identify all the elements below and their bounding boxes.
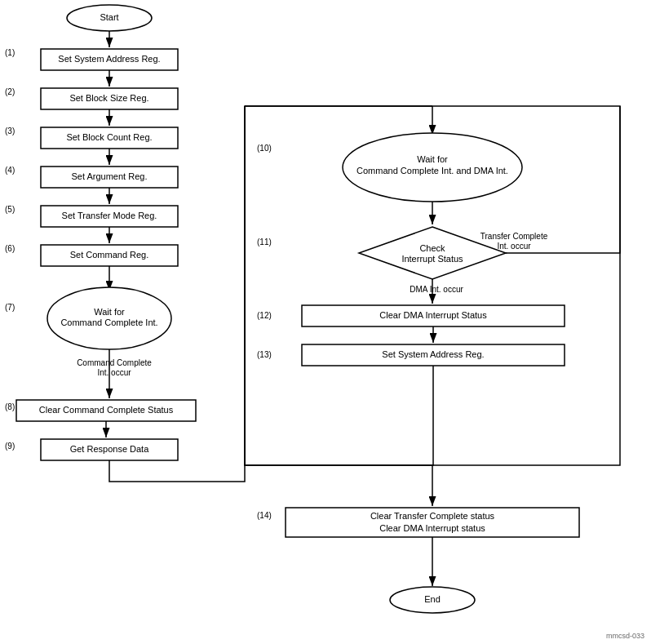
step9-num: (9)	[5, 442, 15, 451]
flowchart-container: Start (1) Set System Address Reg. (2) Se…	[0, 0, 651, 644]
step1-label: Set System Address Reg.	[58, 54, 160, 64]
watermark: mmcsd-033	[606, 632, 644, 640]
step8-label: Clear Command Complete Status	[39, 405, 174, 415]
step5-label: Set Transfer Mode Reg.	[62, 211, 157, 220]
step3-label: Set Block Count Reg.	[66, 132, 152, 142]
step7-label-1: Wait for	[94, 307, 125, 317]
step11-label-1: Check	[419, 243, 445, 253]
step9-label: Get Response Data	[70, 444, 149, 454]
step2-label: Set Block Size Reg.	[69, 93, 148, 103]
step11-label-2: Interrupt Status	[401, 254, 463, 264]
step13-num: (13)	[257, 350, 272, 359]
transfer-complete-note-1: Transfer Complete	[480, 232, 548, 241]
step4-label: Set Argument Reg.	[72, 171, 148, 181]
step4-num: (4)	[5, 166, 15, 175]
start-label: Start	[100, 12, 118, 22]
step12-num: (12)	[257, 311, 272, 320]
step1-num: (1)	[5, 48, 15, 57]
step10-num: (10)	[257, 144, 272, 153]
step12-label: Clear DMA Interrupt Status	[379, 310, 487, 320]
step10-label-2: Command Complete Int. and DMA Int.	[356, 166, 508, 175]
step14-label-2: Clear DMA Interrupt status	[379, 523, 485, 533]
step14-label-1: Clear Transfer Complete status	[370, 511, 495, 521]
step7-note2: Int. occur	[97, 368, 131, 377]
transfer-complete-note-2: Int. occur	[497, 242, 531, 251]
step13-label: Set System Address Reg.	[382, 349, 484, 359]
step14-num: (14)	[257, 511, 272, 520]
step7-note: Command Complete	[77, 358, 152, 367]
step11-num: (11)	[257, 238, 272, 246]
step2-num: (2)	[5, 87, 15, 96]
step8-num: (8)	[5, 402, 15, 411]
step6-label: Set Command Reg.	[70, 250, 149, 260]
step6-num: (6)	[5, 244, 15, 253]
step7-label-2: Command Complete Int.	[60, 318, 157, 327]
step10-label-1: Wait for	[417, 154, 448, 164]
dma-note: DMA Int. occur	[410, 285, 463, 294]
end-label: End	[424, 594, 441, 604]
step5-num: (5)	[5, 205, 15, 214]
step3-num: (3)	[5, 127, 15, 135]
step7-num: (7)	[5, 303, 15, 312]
= = = =
EXERCISE DESCRIPTION: What is needed is an exact repeat of every entry above, with the pictures left out.

RESPONSE AREA:
identify all the elements below and their bounding boxes.
step9-num: (9)	[5, 442, 15, 451]
flowchart-container: Start (1) Set System Address Reg. (2) Se…	[0, 0, 651, 644]
step1-label: Set System Address Reg.	[58, 54, 160, 64]
watermark: mmcsd-033	[606, 632, 644, 640]
step8-label: Clear Command Complete Status	[39, 405, 174, 415]
step5-label: Set Transfer Mode Reg.	[62, 211, 157, 220]
step3-label: Set Block Count Reg.	[66, 132, 152, 142]
step7-label-1: Wait for	[94, 307, 125, 317]
step11-label-1: Check	[419, 243, 445, 253]
step9-label: Get Response Data	[70, 444, 149, 454]
step2-label: Set Block Size Reg.	[69, 93, 148, 103]
step11-label-2: Interrupt Status	[401, 254, 463, 264]
step13-num: (13)	[257, 350, 272, 359]
transfer-complete-note-1: Transfer Complete	[480, 232, 548, 241]
step4-label: Set Argument Reg.	[72, 171, 148, 181]
step4-num: (4)	[5, 166, 15, 175]
start-label: Start	[100, 12, 118, 22]
step12-num: (12)	[257, 311, 272, 320]
step1-num: (1)	[5, 48, 15, 57]
step10-num: (10)	[257, 144, 272, 153]
step12-label: Clear DMA Interrupt Status	[379, 310, 487, 320]
step10-label-2: Command Complete Int. and DMA Int.	[356, 166, 508, 175]
step14-label-2: Clear DMA Interrupt status	[379, 523, 485, 533]
step14-label-1: Clear Transfer Complete status	[370, 511, 495, 521]
step7-note2: Int. occur	[97, 368, 131, 377]
transfer-complete-note-2: Int. occur	[497, 242, 531, 251]
step13-label: Set System Address Reg.	[382, 349, 484, 359]
step14-num: (14)	[257, 511, 272, 520]
step7-note: Command Complete	[77, 358, 152, 367]
step11-num: (11)	[257, 238, 272, 246]
step2-num: (2)	[5, 87, 15, 96]
step8-num: (8)	[5, 402, 15, 411]
step6-label: Set Command Reg.	[70, 250, 149, 260]
step6-num: (6)	[5, 244, 15, 253]
step7-label-2: Command Complete Int.	[60, 318, 157, 327]
step10-label-1: Wait for	[417, 154, 448, 164]
dma-note: DMA Int. occur	[410, 285, 463, 294]
end-label: End	[424, 594, 441, 604]
step5-num: (5)	[5, 205, 15, 214]
step3-num: (3)	[5, 127, 15, 135]
step7-num: (7)	[5, 303, 15, 312]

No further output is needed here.